__What is required__
The records underneath are to be repeated exactly, with the pictures left out.

-------

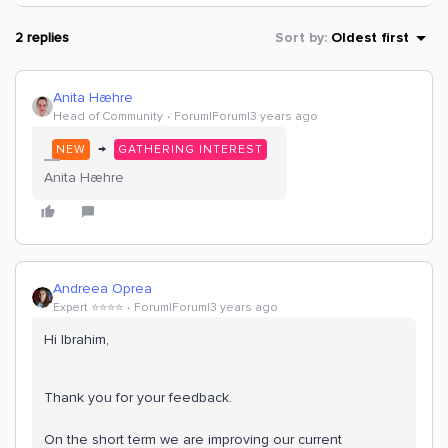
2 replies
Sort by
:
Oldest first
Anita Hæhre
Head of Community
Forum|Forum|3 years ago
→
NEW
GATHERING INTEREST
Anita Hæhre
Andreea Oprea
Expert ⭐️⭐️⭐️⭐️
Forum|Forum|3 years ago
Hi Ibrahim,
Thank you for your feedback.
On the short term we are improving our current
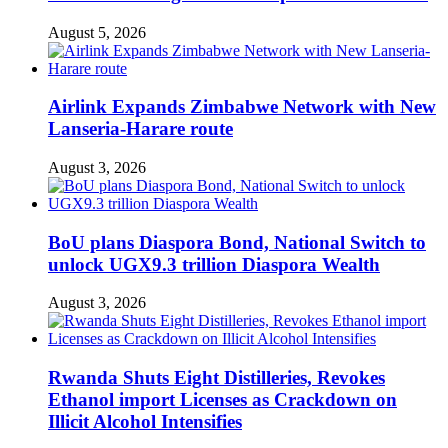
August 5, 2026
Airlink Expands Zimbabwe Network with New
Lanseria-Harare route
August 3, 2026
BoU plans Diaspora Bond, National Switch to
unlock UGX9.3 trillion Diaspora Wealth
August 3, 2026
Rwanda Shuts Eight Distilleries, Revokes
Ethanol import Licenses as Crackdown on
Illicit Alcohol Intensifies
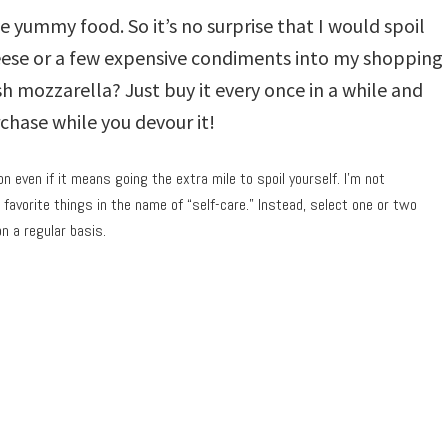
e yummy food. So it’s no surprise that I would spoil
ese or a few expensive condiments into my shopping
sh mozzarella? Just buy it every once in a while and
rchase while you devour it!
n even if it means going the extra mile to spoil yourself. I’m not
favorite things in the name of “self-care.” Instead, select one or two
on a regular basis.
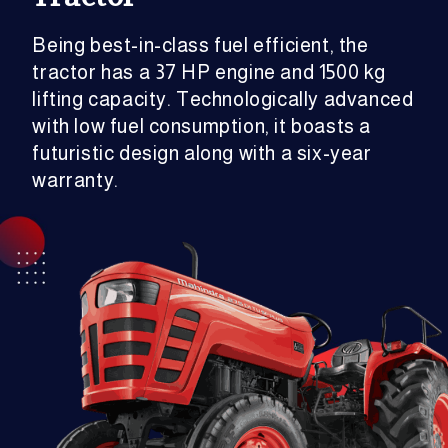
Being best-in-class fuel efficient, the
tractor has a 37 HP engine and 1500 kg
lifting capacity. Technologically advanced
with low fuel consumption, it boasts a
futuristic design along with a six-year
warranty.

-------

__Solution below__
2 replies
Sort by
:
Oldest first
Anita Hæhre
Head of Community
Forum|Forum|3 years ago
→
NEW
GATHERING INTEREST
Anita Hæhre
Andreea Oprea
Expert ⭐️⭐️⭐️⭐️
Forum|Forum|3 years ago
Hi Ibrahim,
Thank you for your feedback.
On the short term we are improving our current
August 5, 2026
Airlink Expands Zimbabwe Network with New
Lanseria-Harare route
August 3, 2026
BoU plans Diaspora Bond, National Switch to
unlock UGX9.3 trillion Diaspora Wealth
August 3, 2026
Rwanda Shuts Eight Distilleries, Revokes
Ethanol import Licenses as Crackdown on
Illicit Alcohol Intensifies
e yummy food. So it’s no surprise that I would spoil
ese or a few expensive condiments into my shopping
sh mozzarella? Just buy it every once in a while and
rchase while you devour it!
n even if it means going the extra mile to spoil yourself. I’m not
favorite things in the name of “self-care.” Instead, select one or two
on a regular basis.
Being best-in-class fuel efficient, the
tractor has a 37 HP engine and 1500 kg
lifting capacity. Technologically advanced
with low fuel consumption, it boasts a
futuristic design along with a six-year
warranty.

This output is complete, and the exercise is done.